When Cambridge, MA-based Warp Drive Bio launched on January 10, the startup was as notable for its financing structure as it was for its technology—maybe more. That’s because part of the $125 million in funding that Warp Drive received came from French pharmaceutical giant Sanofi (NYSE: SNY) , which received in return the chance to buy Warp Drive outright, sometime in the future, if certain milestones are met.
Such option-to-buy arrangements are growing more popular in the capital-starved world of biotech. Just one week after the Warp Drive deal, another Cambridge startup, Constellation Pharmaceuticals, formed a similar pact with Genentech, the South San Francisco-based unit of Swiss drugmaker Roche. Genentech pledged $95 million to Constellation—enough to fund three years of research—for the right to acquire the startup under a set of pre-negotiated terms.
The two deals differ slightly in their structure—Sanofi’s actually includes an obligation to buy Warp Drive, for example—but the basic idea is the same: The startups are giving up the right to independence down the road in return for financial security now. “You will see a lot more of these deals that include an option to buy downstream,” predicted James Sabry, vice president of Genentech Partnering, in an interview about the Constellation deal.
Remember how a decade ago just about every biotech startup CEO dreamed of building the next Amgen—the next giant, independent innovator of biologic drugs? Those days are long gone. That’s because despite some signs of an upswing in life sciences venture capital investing, the IPO market is still iffy for biotech startups. For every Verastem (NASDAQ: VSTM) —the Cambridge-based biotech that recently raised $55 million in an IPO—there are countless companies that can’t scare up enough interest on Wall Street to even attempt an offering. Granting an option to get bought out by a deep-pocketed partner “solves the main problem in the biotech community—lack of liquidity,” Sabry says.
Some biotech dealmakers are also finding creative ways to lock up certain assets without requiring the smaller party to agree to a full-on acquisition. That’s what happened last June, when Genentech paid an undisclosed sum to Cambridge-based Forma Therapeutics for rights to an early-stage cancer drug. Genentech agreed to support the research and development provided it couldeventually acquire the drug. If Genentech exercises that option, Forma and its investors will receive a payout and potentially milestone payments if certain sales goals are met. But Forma won’t get royalties on sales—so in essence it would be selling off what could conceivably be its biggest asset.
What’s notable about today’s option-to-buy deals is how early in the development process they’re happening. Just a few years ago, biotechs struggled to attract interest in any program that wasn’t at least approaching the pivotal Phase 3 human clinical trials needed for FDA approval. But the Forma deal was announced as “a pre-clinical small molecule program against a single undisclosed cancer target”—meaning the drug was still in animal trials.
As for Warp Drive Bio, what Sanofi is buying into is still largely an idea. Warp Drive’s strategy is to develop a genomics technology platform that can find new drug candidates from species found in nature. Alexis Borisy, a partner at Third Rock Ventures, one of the company’s other investors, admitted at the time of Warp Drive’s launch: “It is blue sky. The company needs to demonstrate what it can do.” Sanofi did not provide a comment to Xconomy, but in a presentation to investors on Feb. 8, CEO Christopher Viehbacher said, “Sanofi is gaining accesses to potentially very innovative products from Warp Drive, but also maintains a close involvement and can therefore ensure that the products are developed to a pharma quality standard.”

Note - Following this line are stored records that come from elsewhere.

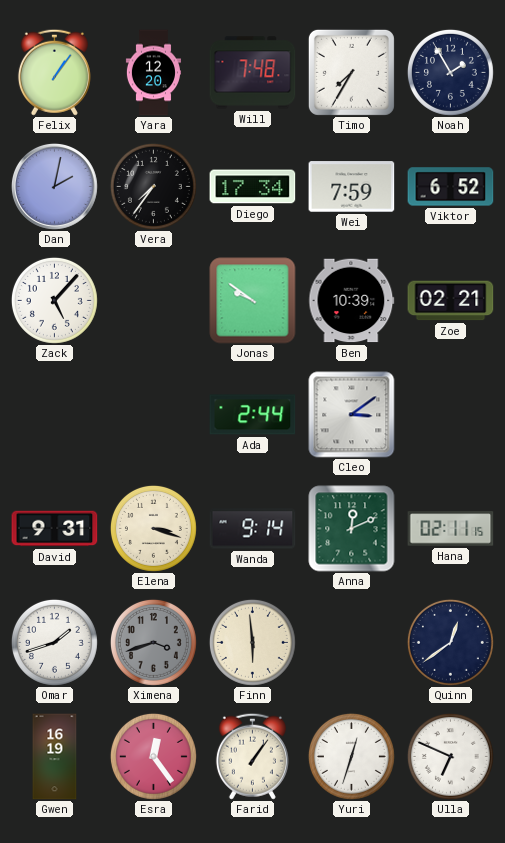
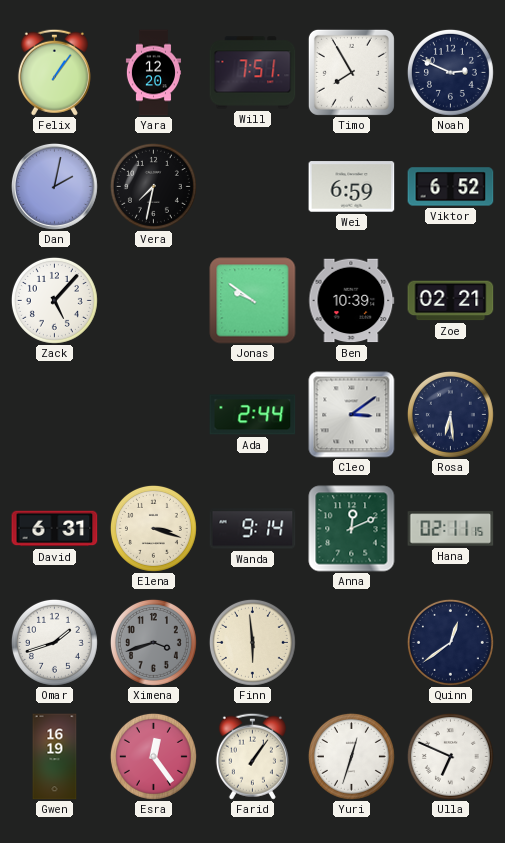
Will: 7:48 -> 7:51
Timo: 7:35 -> 7:55
Noah: 1:55 -> 2:49
Vera: 7:36 -> 7:32
Diego: 17:34 -> none
Wei: 7:59 -> 6:59
Rosa: none -> 6:29
David: 9:31 -> 6:31
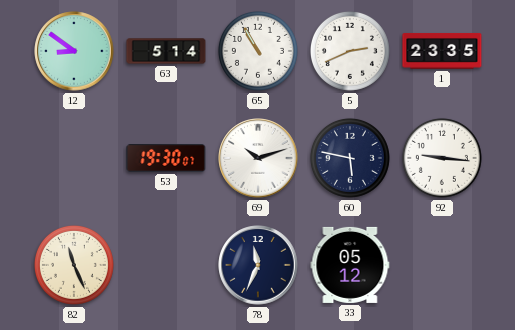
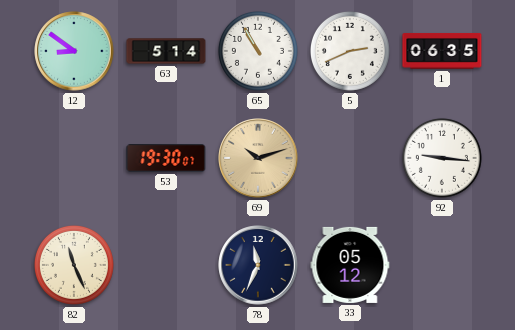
1: 23:35 -> 06:35
69 dial: white -> champagne
60: 5:47 -> none
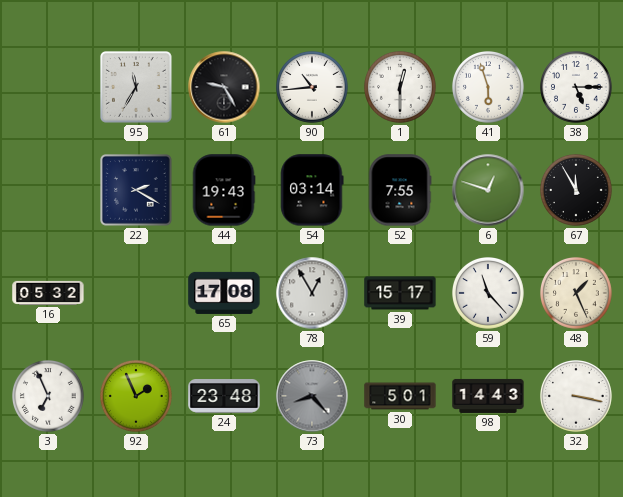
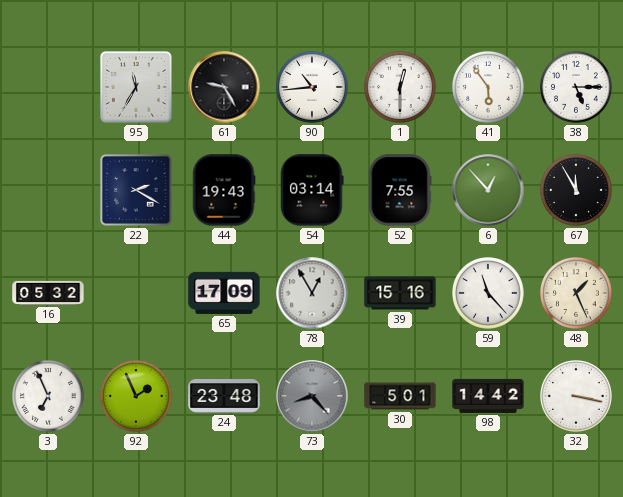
41: 5:57 -> 5:54
6: 12:48 -> 12:53
65: 17:08 -> 17:09
39: 15:17 -> 15:16
98: 14:43 -> 14:42
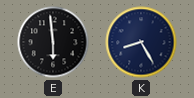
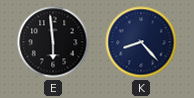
K: 8:25 -> 8:23
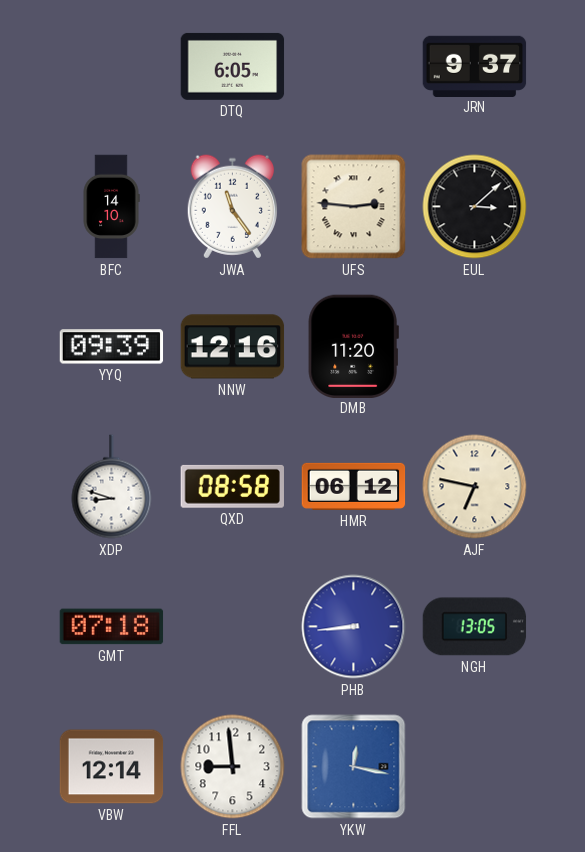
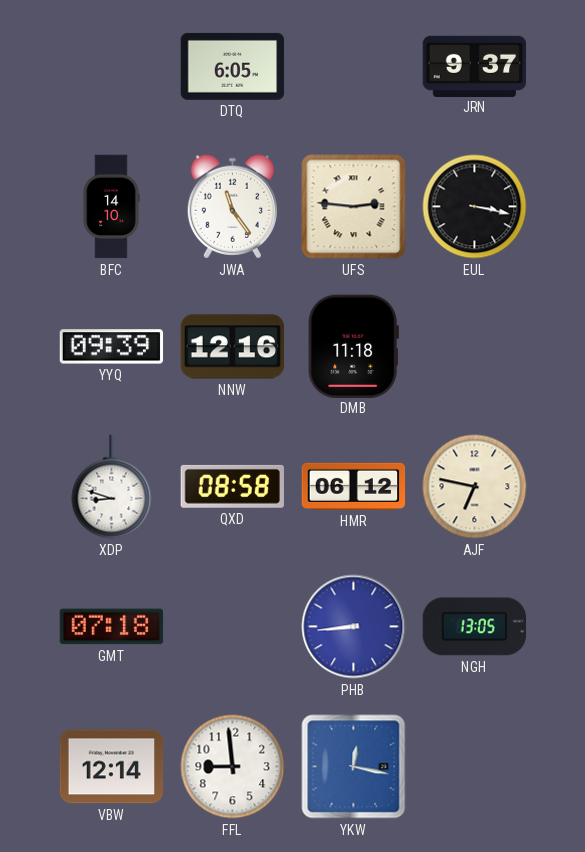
EUL: 3:08 -> 3:17
DMB: 11:20 -> 11:18
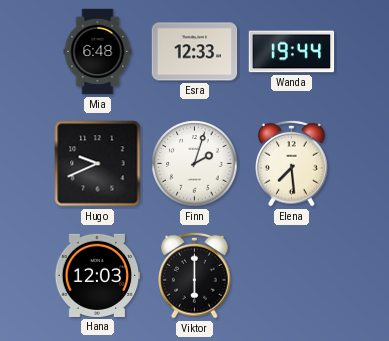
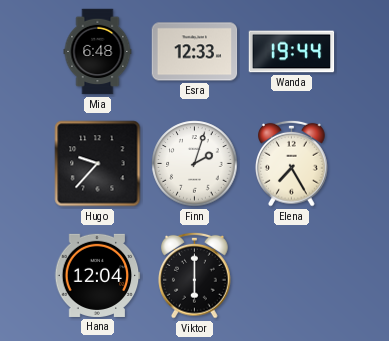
Hugo: 9:41 -> 9:37
Elena: 7:29 -> 7:25
Hana: 12:03 -> 12:04
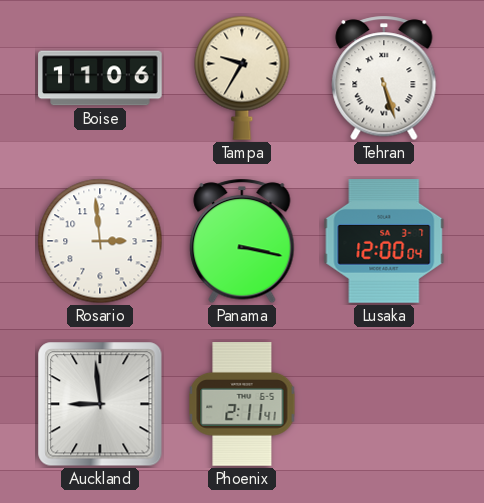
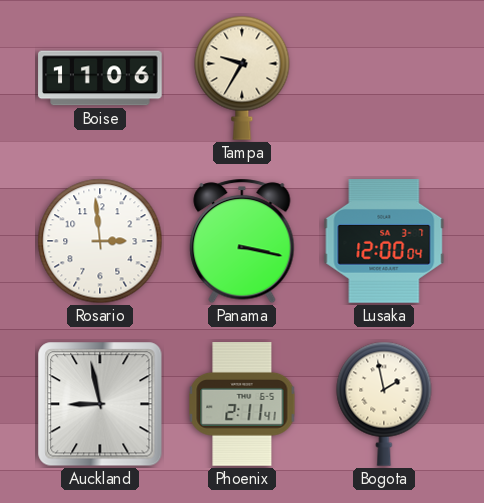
Tehran: 5:27 -> none
Auckland: 8:59 -> 8:58
Bogota: none -> 1:58
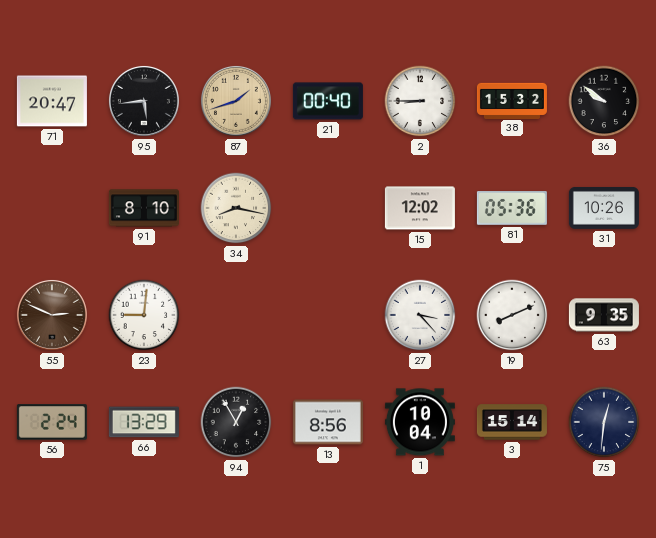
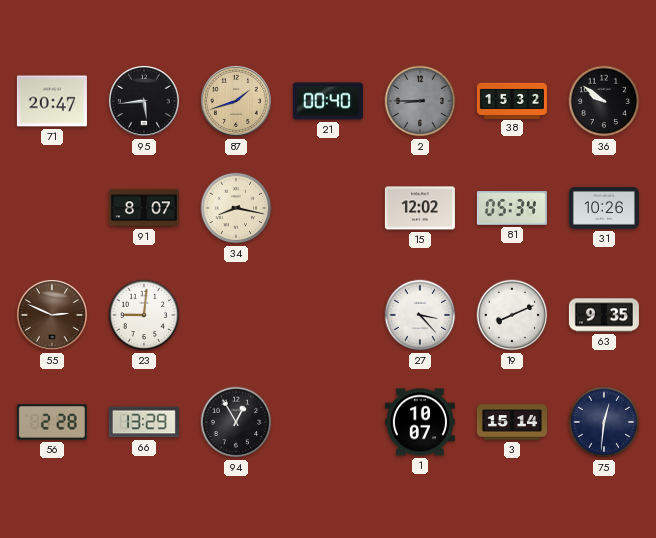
2 dial: white -> grey
91: 8:10 -> 8:07
81: 05:36 -> 05:34
56: 2:24 -> 2:28
13: 8:56 -> none
1: 10:04 -> 10:07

One advantage for Warp Drive and Constellation is that, in addition to gaining vital funding for early-stage research, they will maintain some degree of independence—at least until they get acquired. Warp Drive is retaining the rights to many of the assets it is developing, and it is free to partner those with other companies. Constellation, which is developing so-called epigenetic drugs to treat cancer and other diseases, has retained exclusive rights to its two most advanced drug programs. “This structure gives our translational science group the independence and responsibility to drive our lead programs,” says Constellation CEO Mark Goldsmith. “It’s a structure that accommodates our interests.”
Some experts in life sciences financing are watching these newfangled deals with interest. Mark Kessel, a partner at Symphony Capital, a biotech private equity firm in New York, says there are pros and cons for all parties involved in option-to-buy deals. The potential acquirer “can risk-adjust the likelihood of getting to proof-of-concept,” he says, in essence paying less up front for assets that could be worth much more in the future. But VCs who invested in the startups early on “are giving up better economics should the companies get to those value-inflection points,” he says. “Should the [Constellation] drugs work, Genentech gets a great deal. It’s an arbitrage on each party’s part.”
Sure, VCs that were early investors in biotechs that take option-to-buy deals may not get as high a return in the end. But the opportunity to achieve liquidity without having to worry about an IPO could be priceless. Says Kessel: “There’s a benefit in certainty.”